On December 9, 1936, a written contract was entered into between the plaintiff as “Seller” and the defendant as “Buyer”, which provided that the “Seller has sold and the Buyer has bought the entire crop of merchantable” oranges then growing on a described grove, at $1.50 per cwt. It was agreed that the picking and hauling were to be done at the expense of the buyer at the time and in the manner directed by it, receipt of a part of the purchase price was acknowledged, and it was provided that the balance was to be paid ten days after the fruit was picked. It was further agreed that “no windfall, split, off-bloom, soft or frozen fruit is contracted for or is to be paid for under the terms of this contract”. A further provision, that the seller is to look after and irrigate and cultivate the grove whenever necessary, is a part of the contract form that was used but, as shown by the evidence, this provision had no application here.

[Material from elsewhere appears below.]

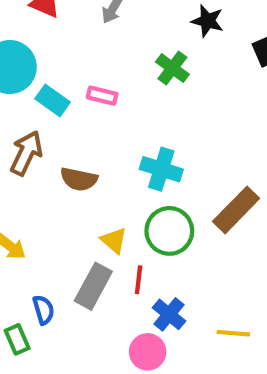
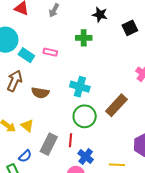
green cross: (172, 68) -> (84, 38), turned -35
yellow triangle: (114, 240) -> (27, 126), moved
blue semicircle: (43, 310) -> (25, 156), turned 64

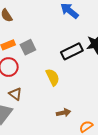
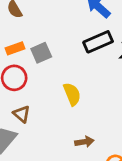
black rectangle: (72, 51) -> (98, 42), moved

The oranges in question were destroyed by a freeze on January 7 or 8, 1937. The complaint in this action contained one count based upon the oranges covered by the above-described contract and three other counts based upon similar contracts, in each of which the cause of action had been assigned to this plaintiff. There were two additional causes of action for commission which the defendant had agreed to pay in connection with the sale of other oranges upon similar contracts.'
There was evidence that at the time these contracts were entered into the oranges in the respective crops were all merchantable and free from any splits, off-bloom and soft fruit, and that all of said oranges were then ripe and ready for [641]picking. There is also evidence that on several occasions prior to the date of the freeze the plaintiff and his assignors informed the defendant that the crops were ready to be picked, that the defendant assured them that he would pick the oranges shortly, that there were many days of good picking weather between the date of the contracts and the date of the freeze, and that between those dates the defendant picked oranges from other groves which it had subsequently purchased at a lower price.
The court found in all respects in favor of the plaintiff and awarded him a judgment for $983, from which this appeal was taken.